• _WHAT IS NEEDED_:
Within the material below, how many lines carry the word "SOCIEDADES"? Answer with a single number.

• _DATA PROVIDED_:
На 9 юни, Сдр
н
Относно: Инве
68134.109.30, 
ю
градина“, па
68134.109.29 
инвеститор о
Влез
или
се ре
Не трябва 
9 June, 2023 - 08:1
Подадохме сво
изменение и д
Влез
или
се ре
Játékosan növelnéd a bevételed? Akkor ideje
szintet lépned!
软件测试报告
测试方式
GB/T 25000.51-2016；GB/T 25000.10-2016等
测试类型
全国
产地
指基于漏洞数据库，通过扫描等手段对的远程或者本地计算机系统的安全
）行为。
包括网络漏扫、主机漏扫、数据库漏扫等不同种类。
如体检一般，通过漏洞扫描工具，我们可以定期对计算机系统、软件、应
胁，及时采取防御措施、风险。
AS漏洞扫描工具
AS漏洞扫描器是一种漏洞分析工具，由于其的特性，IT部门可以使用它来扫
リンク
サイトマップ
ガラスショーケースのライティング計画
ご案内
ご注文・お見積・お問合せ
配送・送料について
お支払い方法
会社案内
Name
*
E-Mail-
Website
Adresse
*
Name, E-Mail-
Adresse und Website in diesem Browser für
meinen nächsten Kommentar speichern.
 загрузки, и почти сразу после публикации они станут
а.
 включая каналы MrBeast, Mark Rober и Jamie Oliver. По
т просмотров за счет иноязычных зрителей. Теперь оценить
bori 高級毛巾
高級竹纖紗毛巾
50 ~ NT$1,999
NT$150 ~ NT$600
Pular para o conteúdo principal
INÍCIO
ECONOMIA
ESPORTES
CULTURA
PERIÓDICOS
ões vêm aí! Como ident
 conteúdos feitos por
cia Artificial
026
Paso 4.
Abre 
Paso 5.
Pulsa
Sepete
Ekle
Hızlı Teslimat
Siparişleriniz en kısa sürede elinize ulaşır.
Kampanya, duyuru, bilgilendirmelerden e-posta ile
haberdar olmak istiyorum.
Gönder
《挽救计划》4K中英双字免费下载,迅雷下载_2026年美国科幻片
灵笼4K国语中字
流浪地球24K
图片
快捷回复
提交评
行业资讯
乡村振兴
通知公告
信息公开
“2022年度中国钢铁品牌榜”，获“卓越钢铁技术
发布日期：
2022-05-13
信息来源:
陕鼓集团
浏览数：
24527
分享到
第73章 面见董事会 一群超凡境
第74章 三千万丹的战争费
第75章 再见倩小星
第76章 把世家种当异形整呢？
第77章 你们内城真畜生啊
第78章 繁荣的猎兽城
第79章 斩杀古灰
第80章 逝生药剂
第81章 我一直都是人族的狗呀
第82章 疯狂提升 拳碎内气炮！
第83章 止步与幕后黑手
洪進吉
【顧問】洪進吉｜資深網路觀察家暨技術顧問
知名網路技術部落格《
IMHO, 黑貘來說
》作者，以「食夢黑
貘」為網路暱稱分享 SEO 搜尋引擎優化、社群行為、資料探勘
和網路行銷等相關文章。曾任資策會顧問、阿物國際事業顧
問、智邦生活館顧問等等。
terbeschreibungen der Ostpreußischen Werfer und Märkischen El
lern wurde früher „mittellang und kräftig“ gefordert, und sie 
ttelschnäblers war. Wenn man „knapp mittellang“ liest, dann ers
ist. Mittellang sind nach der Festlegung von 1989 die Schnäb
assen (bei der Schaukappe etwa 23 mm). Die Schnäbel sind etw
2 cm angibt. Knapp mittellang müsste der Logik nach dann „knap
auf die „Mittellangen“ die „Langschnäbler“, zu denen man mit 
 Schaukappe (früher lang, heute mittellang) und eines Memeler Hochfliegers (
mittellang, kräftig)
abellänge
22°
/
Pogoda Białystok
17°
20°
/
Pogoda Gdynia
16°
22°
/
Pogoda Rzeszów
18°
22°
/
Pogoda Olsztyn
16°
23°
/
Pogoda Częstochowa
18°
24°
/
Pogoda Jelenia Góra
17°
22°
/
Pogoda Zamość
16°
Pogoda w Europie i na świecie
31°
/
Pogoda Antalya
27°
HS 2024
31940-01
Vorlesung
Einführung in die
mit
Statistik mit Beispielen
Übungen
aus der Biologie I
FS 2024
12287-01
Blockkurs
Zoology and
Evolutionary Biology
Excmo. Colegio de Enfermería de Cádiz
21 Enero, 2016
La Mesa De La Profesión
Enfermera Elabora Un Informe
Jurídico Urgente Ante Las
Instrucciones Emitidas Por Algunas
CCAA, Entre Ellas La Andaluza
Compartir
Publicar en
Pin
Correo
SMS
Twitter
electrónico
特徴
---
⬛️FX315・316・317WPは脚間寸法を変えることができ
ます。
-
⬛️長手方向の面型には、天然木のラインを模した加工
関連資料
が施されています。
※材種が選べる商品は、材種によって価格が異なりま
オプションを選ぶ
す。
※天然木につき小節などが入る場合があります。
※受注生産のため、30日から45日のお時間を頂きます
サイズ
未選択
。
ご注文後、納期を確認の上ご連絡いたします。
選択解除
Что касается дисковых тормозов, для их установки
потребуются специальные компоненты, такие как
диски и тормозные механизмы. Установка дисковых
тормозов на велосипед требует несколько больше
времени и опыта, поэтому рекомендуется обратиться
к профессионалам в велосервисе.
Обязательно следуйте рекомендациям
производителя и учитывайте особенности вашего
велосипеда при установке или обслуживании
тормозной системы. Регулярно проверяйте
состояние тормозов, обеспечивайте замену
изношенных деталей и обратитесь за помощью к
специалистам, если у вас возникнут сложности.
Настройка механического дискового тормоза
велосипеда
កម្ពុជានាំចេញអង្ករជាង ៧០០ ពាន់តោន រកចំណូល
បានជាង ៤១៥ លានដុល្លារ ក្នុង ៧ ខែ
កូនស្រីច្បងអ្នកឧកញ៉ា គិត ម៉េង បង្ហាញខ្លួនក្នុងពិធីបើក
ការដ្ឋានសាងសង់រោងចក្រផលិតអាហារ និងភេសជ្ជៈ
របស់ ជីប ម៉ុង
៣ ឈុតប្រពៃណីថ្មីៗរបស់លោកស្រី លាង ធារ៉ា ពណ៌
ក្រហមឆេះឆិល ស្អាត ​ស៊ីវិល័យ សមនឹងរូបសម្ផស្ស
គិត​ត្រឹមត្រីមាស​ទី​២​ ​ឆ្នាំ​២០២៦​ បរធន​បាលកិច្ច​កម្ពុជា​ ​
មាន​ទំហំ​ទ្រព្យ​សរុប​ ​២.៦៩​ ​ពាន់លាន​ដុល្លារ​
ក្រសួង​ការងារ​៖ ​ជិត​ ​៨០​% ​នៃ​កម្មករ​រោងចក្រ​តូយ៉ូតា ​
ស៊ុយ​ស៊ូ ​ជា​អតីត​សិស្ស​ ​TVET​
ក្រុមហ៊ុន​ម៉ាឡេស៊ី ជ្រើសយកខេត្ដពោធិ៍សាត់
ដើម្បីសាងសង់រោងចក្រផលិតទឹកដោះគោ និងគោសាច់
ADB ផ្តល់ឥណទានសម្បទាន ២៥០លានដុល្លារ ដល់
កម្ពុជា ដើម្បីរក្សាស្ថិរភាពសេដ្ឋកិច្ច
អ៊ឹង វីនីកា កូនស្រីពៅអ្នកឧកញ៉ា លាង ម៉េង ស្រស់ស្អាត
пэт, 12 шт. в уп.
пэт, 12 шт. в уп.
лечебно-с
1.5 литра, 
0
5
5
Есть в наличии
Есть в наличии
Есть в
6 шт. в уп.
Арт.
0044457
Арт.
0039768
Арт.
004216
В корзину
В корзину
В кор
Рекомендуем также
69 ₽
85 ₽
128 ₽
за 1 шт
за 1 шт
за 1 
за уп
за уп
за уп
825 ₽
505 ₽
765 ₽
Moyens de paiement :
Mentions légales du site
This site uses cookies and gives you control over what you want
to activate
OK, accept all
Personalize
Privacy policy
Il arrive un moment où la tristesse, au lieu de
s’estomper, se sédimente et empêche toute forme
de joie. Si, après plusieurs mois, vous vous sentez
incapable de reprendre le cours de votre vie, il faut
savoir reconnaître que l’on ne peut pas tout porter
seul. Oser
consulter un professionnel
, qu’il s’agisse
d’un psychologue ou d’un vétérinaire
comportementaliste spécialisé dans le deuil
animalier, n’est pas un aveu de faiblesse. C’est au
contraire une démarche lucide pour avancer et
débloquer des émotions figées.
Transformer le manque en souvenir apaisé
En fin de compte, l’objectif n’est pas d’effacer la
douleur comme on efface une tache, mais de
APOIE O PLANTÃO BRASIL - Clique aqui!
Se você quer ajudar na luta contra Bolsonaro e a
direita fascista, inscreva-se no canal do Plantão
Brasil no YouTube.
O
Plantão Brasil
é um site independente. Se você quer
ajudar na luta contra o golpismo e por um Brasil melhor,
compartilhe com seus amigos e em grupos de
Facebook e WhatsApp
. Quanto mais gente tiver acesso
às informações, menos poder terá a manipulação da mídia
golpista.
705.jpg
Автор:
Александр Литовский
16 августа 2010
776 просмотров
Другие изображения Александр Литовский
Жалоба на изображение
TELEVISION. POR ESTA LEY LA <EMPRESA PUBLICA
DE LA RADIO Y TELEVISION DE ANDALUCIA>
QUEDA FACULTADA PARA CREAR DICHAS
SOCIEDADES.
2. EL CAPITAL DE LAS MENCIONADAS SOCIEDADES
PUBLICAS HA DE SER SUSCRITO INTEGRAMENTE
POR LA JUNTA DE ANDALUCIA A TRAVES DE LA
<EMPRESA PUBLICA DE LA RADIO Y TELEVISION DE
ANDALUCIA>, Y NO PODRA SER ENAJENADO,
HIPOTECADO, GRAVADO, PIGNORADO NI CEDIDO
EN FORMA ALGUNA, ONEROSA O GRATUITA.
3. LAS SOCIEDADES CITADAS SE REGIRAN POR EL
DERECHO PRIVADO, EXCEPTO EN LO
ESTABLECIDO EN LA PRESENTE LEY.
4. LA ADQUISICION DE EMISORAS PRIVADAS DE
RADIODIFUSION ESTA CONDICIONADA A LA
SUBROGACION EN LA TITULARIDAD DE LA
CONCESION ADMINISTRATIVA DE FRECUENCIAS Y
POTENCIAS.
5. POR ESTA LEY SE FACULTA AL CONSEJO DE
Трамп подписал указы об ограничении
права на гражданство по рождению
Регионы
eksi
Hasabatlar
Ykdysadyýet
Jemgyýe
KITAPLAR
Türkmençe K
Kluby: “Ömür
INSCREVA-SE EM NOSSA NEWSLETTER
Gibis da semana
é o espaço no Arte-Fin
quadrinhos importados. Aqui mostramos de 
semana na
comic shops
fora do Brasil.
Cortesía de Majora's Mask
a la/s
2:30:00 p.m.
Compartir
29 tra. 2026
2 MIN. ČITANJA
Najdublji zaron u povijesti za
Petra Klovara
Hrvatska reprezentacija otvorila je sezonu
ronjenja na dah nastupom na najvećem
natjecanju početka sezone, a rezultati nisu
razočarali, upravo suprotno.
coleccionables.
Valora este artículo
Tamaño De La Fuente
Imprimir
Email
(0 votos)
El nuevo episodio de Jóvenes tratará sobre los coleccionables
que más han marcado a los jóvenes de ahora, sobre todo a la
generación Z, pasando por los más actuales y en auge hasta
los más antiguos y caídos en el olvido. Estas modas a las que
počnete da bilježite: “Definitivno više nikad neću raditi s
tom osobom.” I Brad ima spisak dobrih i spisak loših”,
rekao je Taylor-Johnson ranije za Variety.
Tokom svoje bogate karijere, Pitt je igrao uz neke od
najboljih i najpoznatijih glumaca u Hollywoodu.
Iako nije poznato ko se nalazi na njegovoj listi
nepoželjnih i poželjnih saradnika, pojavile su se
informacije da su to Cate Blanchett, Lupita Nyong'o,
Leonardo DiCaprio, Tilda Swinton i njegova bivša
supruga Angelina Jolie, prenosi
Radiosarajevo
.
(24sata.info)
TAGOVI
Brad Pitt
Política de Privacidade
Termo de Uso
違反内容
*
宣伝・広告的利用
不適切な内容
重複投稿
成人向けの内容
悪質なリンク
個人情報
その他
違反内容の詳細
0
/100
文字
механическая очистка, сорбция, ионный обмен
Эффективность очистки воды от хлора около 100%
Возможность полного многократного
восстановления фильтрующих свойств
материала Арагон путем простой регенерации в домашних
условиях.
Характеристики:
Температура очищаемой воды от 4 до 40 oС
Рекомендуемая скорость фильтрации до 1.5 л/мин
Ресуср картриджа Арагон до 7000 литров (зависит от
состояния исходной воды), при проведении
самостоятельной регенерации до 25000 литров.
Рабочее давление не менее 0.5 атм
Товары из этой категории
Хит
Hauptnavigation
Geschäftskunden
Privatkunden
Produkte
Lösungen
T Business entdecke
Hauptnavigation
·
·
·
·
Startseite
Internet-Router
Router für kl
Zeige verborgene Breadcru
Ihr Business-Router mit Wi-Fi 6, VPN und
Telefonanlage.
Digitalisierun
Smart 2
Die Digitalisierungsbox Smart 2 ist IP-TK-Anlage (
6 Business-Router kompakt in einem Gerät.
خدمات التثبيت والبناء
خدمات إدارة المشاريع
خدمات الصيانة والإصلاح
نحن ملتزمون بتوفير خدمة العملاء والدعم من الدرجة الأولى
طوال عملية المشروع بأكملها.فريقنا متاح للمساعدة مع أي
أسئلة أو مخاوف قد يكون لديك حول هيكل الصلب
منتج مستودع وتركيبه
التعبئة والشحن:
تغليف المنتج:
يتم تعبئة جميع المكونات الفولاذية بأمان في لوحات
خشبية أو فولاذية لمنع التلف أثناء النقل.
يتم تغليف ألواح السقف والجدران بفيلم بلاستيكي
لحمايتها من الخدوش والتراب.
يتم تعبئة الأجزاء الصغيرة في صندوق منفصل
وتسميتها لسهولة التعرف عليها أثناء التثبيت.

• _ANSWER BELOW_:
3